Presentation information

Interactive Session

[3Rin2] Interactive Session 1

Thu. Jun 6, 2019 10:30 AM - 12:10 PM Room R (Center area of 1F Exhibition hall)

10:30 AM - 12:10 PM

[3Rin2-07] Multi-armed bandit algorithm applicable to stationary and non-stationary environment using self-organizing maps

〇Nobuhito Manome1,2, Shuji Shinohara2, Kouta Suzuki1,2, Kosuke Tomonaga1,2, Shunji Mitsuyoshi2 (1. SoftBank Robotics Corp., 2. Graduate School of Engineering, The University of Tokyo)

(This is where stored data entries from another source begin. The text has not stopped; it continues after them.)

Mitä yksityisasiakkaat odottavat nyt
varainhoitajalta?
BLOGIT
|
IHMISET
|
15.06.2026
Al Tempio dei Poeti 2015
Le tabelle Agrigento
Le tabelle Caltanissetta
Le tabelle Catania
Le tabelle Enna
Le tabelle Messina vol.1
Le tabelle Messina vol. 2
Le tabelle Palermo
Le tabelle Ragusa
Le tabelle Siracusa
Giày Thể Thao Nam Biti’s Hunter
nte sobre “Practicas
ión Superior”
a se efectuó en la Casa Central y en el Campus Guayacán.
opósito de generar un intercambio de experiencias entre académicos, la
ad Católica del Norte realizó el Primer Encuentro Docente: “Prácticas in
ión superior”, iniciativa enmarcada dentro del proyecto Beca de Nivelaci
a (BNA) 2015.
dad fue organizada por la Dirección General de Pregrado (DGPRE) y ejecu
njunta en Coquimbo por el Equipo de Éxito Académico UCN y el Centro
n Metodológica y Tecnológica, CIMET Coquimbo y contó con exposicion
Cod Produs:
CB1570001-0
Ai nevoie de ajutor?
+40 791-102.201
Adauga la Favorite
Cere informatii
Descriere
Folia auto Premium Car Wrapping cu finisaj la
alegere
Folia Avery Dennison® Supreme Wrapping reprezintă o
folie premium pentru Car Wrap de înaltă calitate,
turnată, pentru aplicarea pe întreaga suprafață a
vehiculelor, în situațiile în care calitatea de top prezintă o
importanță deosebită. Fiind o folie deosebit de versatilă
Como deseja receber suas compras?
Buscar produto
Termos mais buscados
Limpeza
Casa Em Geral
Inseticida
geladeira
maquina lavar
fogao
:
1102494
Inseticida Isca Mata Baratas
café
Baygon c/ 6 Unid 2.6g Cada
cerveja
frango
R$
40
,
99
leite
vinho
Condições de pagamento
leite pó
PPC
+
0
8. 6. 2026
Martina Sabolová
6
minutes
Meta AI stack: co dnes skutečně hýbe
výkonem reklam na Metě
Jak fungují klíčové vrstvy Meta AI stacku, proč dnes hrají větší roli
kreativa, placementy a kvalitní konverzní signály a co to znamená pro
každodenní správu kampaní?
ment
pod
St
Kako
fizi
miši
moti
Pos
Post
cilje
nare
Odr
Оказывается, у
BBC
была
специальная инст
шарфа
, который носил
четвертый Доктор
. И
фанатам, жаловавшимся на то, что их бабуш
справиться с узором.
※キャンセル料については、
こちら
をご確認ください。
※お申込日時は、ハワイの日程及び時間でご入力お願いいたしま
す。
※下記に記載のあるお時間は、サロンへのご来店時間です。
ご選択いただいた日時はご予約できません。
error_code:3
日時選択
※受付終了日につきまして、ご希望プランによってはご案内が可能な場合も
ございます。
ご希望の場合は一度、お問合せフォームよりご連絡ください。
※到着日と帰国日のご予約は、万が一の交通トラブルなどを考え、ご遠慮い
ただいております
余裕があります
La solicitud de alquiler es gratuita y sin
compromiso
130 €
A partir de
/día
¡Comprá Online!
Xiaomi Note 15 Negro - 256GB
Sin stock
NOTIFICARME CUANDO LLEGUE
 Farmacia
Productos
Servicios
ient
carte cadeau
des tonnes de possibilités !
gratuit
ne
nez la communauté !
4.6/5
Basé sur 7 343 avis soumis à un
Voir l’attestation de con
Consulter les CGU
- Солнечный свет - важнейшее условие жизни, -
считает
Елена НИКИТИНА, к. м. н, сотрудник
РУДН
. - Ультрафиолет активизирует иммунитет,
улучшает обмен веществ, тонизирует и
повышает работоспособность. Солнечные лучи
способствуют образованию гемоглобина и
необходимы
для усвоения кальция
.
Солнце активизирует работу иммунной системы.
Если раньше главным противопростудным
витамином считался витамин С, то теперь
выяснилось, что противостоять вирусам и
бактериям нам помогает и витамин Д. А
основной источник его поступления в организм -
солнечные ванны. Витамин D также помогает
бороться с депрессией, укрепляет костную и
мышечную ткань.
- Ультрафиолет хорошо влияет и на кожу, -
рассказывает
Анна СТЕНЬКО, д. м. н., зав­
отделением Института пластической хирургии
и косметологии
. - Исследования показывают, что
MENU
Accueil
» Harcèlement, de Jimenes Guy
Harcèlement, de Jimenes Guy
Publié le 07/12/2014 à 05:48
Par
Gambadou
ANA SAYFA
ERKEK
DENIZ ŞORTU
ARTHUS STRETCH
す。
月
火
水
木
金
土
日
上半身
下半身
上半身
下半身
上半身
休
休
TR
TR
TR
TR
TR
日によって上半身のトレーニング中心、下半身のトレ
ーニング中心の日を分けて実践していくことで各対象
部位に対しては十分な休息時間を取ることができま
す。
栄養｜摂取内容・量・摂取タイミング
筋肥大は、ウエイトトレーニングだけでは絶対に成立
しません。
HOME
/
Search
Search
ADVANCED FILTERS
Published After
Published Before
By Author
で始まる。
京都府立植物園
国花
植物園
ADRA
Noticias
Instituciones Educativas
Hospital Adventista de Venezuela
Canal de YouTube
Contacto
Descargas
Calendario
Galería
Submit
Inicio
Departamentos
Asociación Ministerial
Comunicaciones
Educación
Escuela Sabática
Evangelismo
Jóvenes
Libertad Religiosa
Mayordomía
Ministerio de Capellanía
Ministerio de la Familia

Keywords:Multi-armed bandit problem, Self-organizing maps

A communication robots aiming to satisfy the users facing them needs to take appropriate behavior more rapidly. However, user requests often change while these robots are determining the most appropriate behavior for these users. Therefore, it is difficult for robots to derive an appropriate behavior. Such problems are formulated as a multi-armed bandit problem. To solve this problem, we proposed a multi-armed bandit algorithm capable of adaptation to stationary and non-stationary environments using self-organizing map. In this study, numerous experiments were conducted considering a stochastic multi-armed bandit problem in both stationary and non-stationary environments. Consequently, the proposed algorithm demonstrated equivalent or improved effectiveness in stationary environments with numerous arms and consistently strong capability in non-stationary environments regardless of the number of arms in contrast with existing UCB1, UCB1-Tuned, and Thompson Sampling algorithms.